- _Task to complete_:
Nothing but the records themselves, exactly as written, should appear in the reply; leave out the pictures.

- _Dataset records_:
= = =
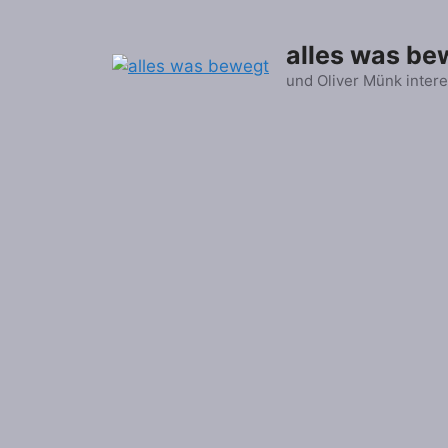
Zum
Inhalt
alles was be
springen
und Oliver Münk intere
= = =
- _Result of the task_:
Zum
Inhalt
alles was be
springen
und Oliver Münk intere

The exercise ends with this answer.